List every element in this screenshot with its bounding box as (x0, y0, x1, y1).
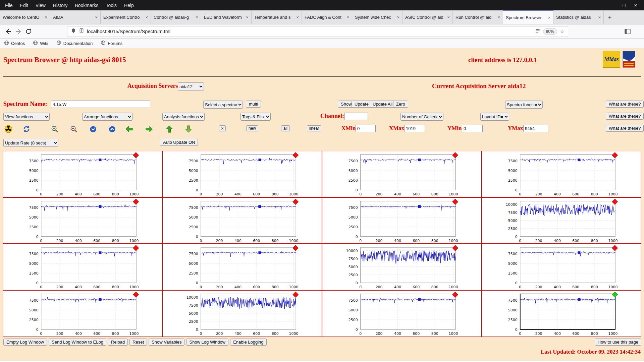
spectrum-plot-r2c1[interactable]: 025005000750002004006008001000 (3, 197, 162, 244)
update-all-button[interactable]: Update All (370, 101, 395, 108)
reload-button[interactable]: Reload (108, 339, 128, 346)
collapse-icon[interactable] (89, 125, 97, 133)
spectrum-plot-r3c1[interactable]: 025005000750002004006008001000 (3, 244, 162, 290)
bookmark-wiki[interactable]: Wiki (33, 40, 48, 46)
reader-mode-icon[interactable] (535, 28, 540, 35)
xmin-input[interactable] (356, 125, 376, 132)
tab-close-icon[interactable]: × (497, 15, 500, 20)
analysis-functions-select[interactable]: Analysis functions (162, 113, 205, 121)
multi-button[interactable]: multi (246, 101, 261, 108)
menu-history[interactable]: History (49, 3, 71, 8)
menu-help[interactable]: Help (120, 3, 138, 8)
bookmark-forums[interactable]: Forums (101, 40, 122, 46)
spectrum-plot-r2c4[interactable]: 02500500075001000002004006008001000 (482, 197, 641, 244)
menu-view[interactable]: View (32, 3, 49, 8)
spectrum-plot-r1c4[interactable]: 025005000750002004006008001000 (482, 151, 641, 197)
tab-welcome-to-cento[interactable]: Welcome to CentO× (0, 10, 50, 24)
tab-close-icon[interactable]: × (447, 15, 450, 20)
tab-close-icon[interactable]: × (196, 15, 198, 20)
url-bar[interactable]: localhost:8015/Spectrum/Spectrum.tml 90%… (67, 26, 568, 37)
refresh-icon[interactable] (22, 125, 31, 133)
maximize-button[interactable]: □ (619, 2, 630, 8)
layout-select[interactable]: Layout ID=1 (480, 113, 509, 121)
tab-close-icon[interactable]: × (95, 15, 98, 20)
arrow-right-icon[interactable] (145, 125, 154, 133)
spectrum-plot-r4c4[interactable]: 025005000750002004006008001000 (482, 290, 641, 337)
shield-icon[interactable] (71, 28, 76, 35)
forward-icon[interactable] (13, 26, 23, 37)
tab-led-and-waveform[interactable]: LED and Waveform× (201, 10, 252, 24)
tab-fadc-align-cont[interactable]: FADC Align & Cont× (302, 10, 352, 24)
new-tab-button[interactable]: + (604, 10, 616, 24)
what-are-these-button-1[interactable]: What are these? (606, 101, 644, 108)
tab-aida[interactable]: AIDA× (50, 10, 101, 24)
tab-statistics-aidas[interactable]: Statistics @ aidas× (553, 10, 604, 24)
send-log-window-to-elog-button[interactable]: Send Log Window to ELog (49, 339, 106, 346)
linear-button[interactable]: linear (307, 125, 321, 131)
view-functions-select[interactable]: View functions (3, 113, 50, 121)
how-to-use-button[interactable]: How to use this page (595, 339, 641, 346)
page-info-icon[interactable] (79, 28, 84, 35)
sidebar-icon[interactable] (625, 29, 631, 34)
acquisition-server-select[interactable]: aida12 (178, 82, 204, 90)
menu-tools[interactable]: Tools (102, 3, 120, 8)
tab-asic-control-aid[interactable]: ASIC Control @ aid× (402, 10, 453, 24)
menu-edit[interactable]: Edit (16, 3, 32, 8)
tab-run-control-aid[interactable]: Run Control @ aid× (453, 10, 503, 24)
spectrum-plot-r3c3[interactable]: 02500500075001000002004006008001000 (322, 244, 482, 290)
arrow-down-icon[interactable] (184, 125, 193, 133)
empty-log-window-button[interactable]: Empty Log Window (3, 339, 47, 346)
spectrum-plot-r3c4[interactable]: 025005000750002004006008001000 (482, 244, 641, 290)
arrange-functions-select[interactable]: Arrange functions (82, 113, 132, 121)
xmax-input[interactable] (404, 125, 425, 132)
tab-system-wide-chec[interactable]: System wide Chec× (352, 10, 402, 24)
ymin-input[interactable] (462, 125, 483, 132)
spectrum-plot-r1c2[interactable]: 025005000750002004006008001000 (162, 151, 322, 197)
zoom-in-icon[interactable] (50, 125, 59, 133)
menu-bookmarks[interactable]: Bookmarks (71, 3, 102, 8)
arrow-left-icon[interactable] (125, 125, 133, 133)
tab-close-icon[interactable]: × (346, 15, 349, 20)
show-variables-button[interactable]: Show Variables (149, 339, 184, 346)
all-button[interactable]: all (281, 125, 290, 131)
spectrum-plot-r2c2[interactable]: 025005000750002004006008001000 (162, 197, 322, 244)
update-button[interactable]: Update (352, 101, 372, 108)
auto-update-button[interactable]: Auto Update ON (160, 139, 198, 146)
enable-logging-button[interactable]: Enable Logging (230, 339, 266, 346)
spectrum-name-input[interactable] (51, 101, 150, 108)
tab-temperature-and-s[interactable]: Temperature and s× (252, 10, 302, 24)
tab-close-icon[interactable]: × (246, 15, 249, 20)
show-log-window-button[interactable]: Show Log Window (186, 339, 228, 346)
spectrum-plot-r4c3[interactable]: 025005000750002004006008001000 (322, 290, 482, 337)
x-button[interactable]: x (219, 125, 226, 131)
tags-fits-select[interactable]: Tags & Fits (240, 113, 271, 121)
bookmark-centos[interactable]: Centos (4, 40, 25, 46)
arrow-up-icon[interactable] (165, 125, 174, 133)
zoom-out-icon[interactable] (69, 125, 78, 133)
reset-button[interactable]: Reset (129, 339, 147, 346)
back-icon[interactable] (3, 26, 13, 37)
close-button[interactable]: × (630, 2, 641, 8)
tab-control-aidas-g[interactable]: Control @ aidas-g× (151, 10, 201, 24)
tab-close-icon[interactable]: × (296, 15, 299, 20)
menu-file[interactable]: File (1, 3, 16, 8)
spectrum-plot-r3c2[interactable]: 025005000750002004006008001000 (162, 244, 322, 290)
update-rate-select[interactable]: Update Rate (8 secs) (3, 139, 58, 147)
tab-experiment-contro[interactable]: Experiment Contro× (101, 10, 151, 24)
bookmark-star-icon[interactable]: ☆ (560, 28, 565, 35)
new-button[interactable]: new (246, 125, 258, 131)
radiation-icon[interactable] (4, 125, 13, 133)
select-a-spectrum[interactable]: Select a spectrum (203, 101, 243, 109)
reload-icon[interactable] (23, 26, 34, 37)
zero-button[interactable]: Zero (393, 101, 408, 108)
zoom-level[interactable]: 90% (543, 28, 557, 35)
spectrum-plot-r4c2[interactable]: 02500500075001000002004006008001000 (162, 290, 322, 337)
what-are-these-button-3[interactable]: What are these? (606, 125, 644, 132)
url-text[interactable]: localhost:8015/Spectrum/Spectrum.tml (87, 29, 532, 34)
expand-icon[interactable] (108, 125, 116, 133)
tab-close-icon[interactable]: × (145, 15, 148, 20)
spectrum-plot-r1c3[interactable]: 025005000750002004006008001000 (322, 151, 482, 197)
tab-close-icon[interactable]: × (397, 15, 399, 20)
galleries-select[interactable]: Number of Galleries (400, 113, 443, 121)
tab-close-icon[interactable]: × (548, 15, 550, 20)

> [Prompt] This calls for an exact copy of all the entries above, with the pictures omitted.

> [Response to this exercise]
List every element in this screenshot with its bounding box as (x0, y0, x1, y1).
spectrum-plot-r2c1[interactable]: 025005000750002004006008001000 (3, 197, 162, 244)
update-all-button[interactable]: Update All (370, 101, 395, 108)
reload-button[interactable]: Reload (108, 339, 128, 346)
collapse-icon[interactable] (89, 125, 97, 133)
spectrum-plot-r3c1[interactable]: 025005000750002004006008001000 (3, 244, 162, 290)
bookmark-wiki[interactable]: Wiki (33, 40, 48, 46)
reader-mode-icon[interactable] (535, 28, 540, 35)
xmin-input[interactable] (356, 125, 376, 132)
tab-close-icon[interactable]: × (497, 15, 500, 20)
analysis-functions-select[interactable]: Analysis functions (162, 113, 205, 121)
multi-button[interactable]: multi (246, 101, 261, 108)
menu-history[interactable]: History (49, 3, 71, 8)
menu-help[interactable]: Help (120, 3, 138, 8)
bookmark-forums[interactable]: Forums (101, 40, 122, 46)
spectrum-plot-r2c4[interactable]: 02500500075001000002004006008001000 (482, 197, 641, 244)
menu-view[interactable]: View (32, 3, 49, 8)
spectrum-plot-r1c4[interactable]: 025005000750002004006008001000 (482, 151, 641, 197)
tab-welcome-to-cento[interactable]: Welcome to CentO× (0, 10, 50, 24)
tab-close-icon[interactable]: × (447, 15, 450, 20)
tab-close-icon[interactable]: × (196, 15, 198, 20)
url-bar[interactable]: localhost:8015/Spectrum/Spectrum.tml 90%… (67, 26, 568, 37)
refresh-icon[interactable] (22, 125, 31, 133)
maximize-button[interactable]: □ (619, 2, 630, 8)
layout-select[interactable]: Layout ID=1 (480, 113, 509, 121)
tab-close-icon[interactable]: × (95, 15, 98, 20)
arrow-right-icon[interactable] (145, 125, 154, 133)
spectrum-plot-r4c4[interactable]: 025005000750002004006008001000 (482, 290, 641, 337)
shield-icon[interactable] (71, 28, 76, 35)
forward-icon[interactable] (13, 26, 23, 37)
tab-led-and-waveform[interactable]: LED and Waveform× (201, 10, 252, 24)
tab-fadc-align-cont[interactable]: FADC Align & Cont× (302, 10, 352, 24)
new-tab-button[interactable]: + (604, 10, 616, 24)
what-are-these-button-1[interactable]: What are these? (606, 101, 644, 108)
tab-aida[interactable]: AIDA× (50, 10, 101, 24)
tab-statistics-aidas[interactable]: Statistics @ aidas× (553, 10, 604, 24)
send-log-window-to-elog-button[interactable]: Send Log Window to ELog (49, 339, 106, 346)
linear-button[interactable]: linear (307, 125, 321, 131)
view-functions-select[interactable]: View functions (3, 113, 50, 121)
how-to-use-button[interactable]: How to use this page (595, 339, 641, 346)
page-info-icon[interactable] (79, 28, 84, 35)
sidebar-icon[interactable] (625, 29, 631, 34)
acquisition-server-select[interactable]: aida12 (178, 82, 204, 90)
menu-tools[interactable]: Tools (102, 3, 120, 8)
tab-asic-control-aid[interactable]: ASIC Control @ aid× (402, 10, 453, 24)
menu-edit[interactable]: Edit (16, 3, 32, 8)
tab-run-control-aid[interactable]: Run Control @ aid× (453, 10, 503, 24)
spectrum-plot-r3c3[interactable]: 02500500075001000002004006008001000 (322, 244, 482, 290)
arrow-down-icon[interactable] (184, 125, 193, 133)
empty-log-window-button[interactable]: Empty Log Window (3, 339, 47, 346)
spectrum-plot-r3c4[interactable]: 025005000750002004006008001000 (482, 244, 641, 290)
arrange-functions-select[interactable]: Arrange functions (82, 113, 132, 121)
xmax-input[interactable] (404, 125, 425, 132)
tab-system-wide-chec[interactable]: System wide Chec× (352, 10, 402, 24)
ymin-input[interactable] (462, 125, 483, 132)
spectrum-plot-r1c2[interactable]: 025005000750002004006008001000 (162, 151, 322, 197)
zoom-in-icon[interactable] (50, 125, 59, 133)
menu-bookmarks[interactable]: Bookmarks (71, 3, 102, 8)
arrow-left-icon[interactable] (125, 125, 133, 133)
tab-close-icon[interactable]: × (346, 15, 349, 20)
show-variables-button[interactable]: Show Variables (149, 339, 184, 346)
all-button[interactable]: all (281, 125, 290, 131)
spectrum-plot-r2c2[interactable]: 025005000750002004006008001000 (162, 197, 322, 244)
update-button[interactable]: Update (352, 101, 372, 108)
auto-update-button[interactable]: Auto Update ON (160, 139, 198, 146)
enable-logging-button[interactable]: Enable Logging (230, 339, 266, 346)
spectrum-name-input[interactable] (51, 101, 150, 108)
tab-temperature-and-s[interactable]: Temperature and s× (252, 10, 302, 24)
tab-close-icon[interactable]: × (246, 15, 249, 20)
show-log-window-button[interactable]: Show Log Window (186, 339, 228, 346)
spectrum-plot-r4c3[interactable]: 025005000750002004006008001000 (322, 290, 482, 337)
x-button[interactable]: x (219, 125, 226, 131)
tags-fits-select[interactable]: Tags & Fits (240, 113, 271, 121)
bookmark-centos[interactable]: Centos (4, 40, 25, 46)
arrow-up-icon[interactable] (165, 125, 174, 133)
zoom-out-icon[interactable] (69, 125, 78, 133)
reset-button[interactable]: Reset (129, 339, 147, 346)
back-icon[interactable] (3, 26, 13, 37)
close-button[interactable]: × (630, 2, 641, 8)
tab-control-aidas-g[interactable]: Control @ aidas-g× (151, 10, 201, 24)
tab-close-icon[interactable]: × (296, 15, 299, 20)
menu-file[interactable]: File (1, 3, 16, 8)
spectrum-plot-r3c2[interactable]: 025005000750002004006008001000 (162, 244, 322, 290)
update-rate-select[interactable]: Update Rate (8 secs) (3, 139, 58, 147)
tab-experiment-contro[interactable]: Experiment Contro× (101, 10, 151, 24)
bookmark-star-icon[interactable]: ☆ (560, 28, 565, 35)
new-button[interactable]: new (246, 125, 258, 131)
radiation-icon[interactable] (4, 125, 13, 133)
select-a-spectrum[interactable]: Select a spectrum (203, 101, 243, 109)
reload-icon[interactable] (23, 26, 34, 37)
zero-button[interactable]: Zero (393, 101, 408, 108)
zoom-level[interactable]: 90% (543, 28, 557, 35)
spectrum-plot-r4c2[interactable]: 02500500075001000002004006008001000 (162, 290, 322, 337)
what-are-these-button-3[interactable]: What are these? (606, 125, 644, 132)
url-text[interactable]: localhost:8015/Spectrum/Spectrum.tml (87, 29, 532, 34)
expand-icon[interactable] (108, 125, 116, 133)
tab-close-icon[interactable]: × (145, 15, 148, 20)
spectrum-plot-r1c3[interactable]: 025005000750002004006008001000 (322, 151, 482, 197)
tab-close-icon[interactable]: × (397, 15, 399, 20)
galleries-select[interactable]: Number of Galleries (400, 113, 443, 121)
tab-close-icon[interactable]: × (548, 15, 550, 20)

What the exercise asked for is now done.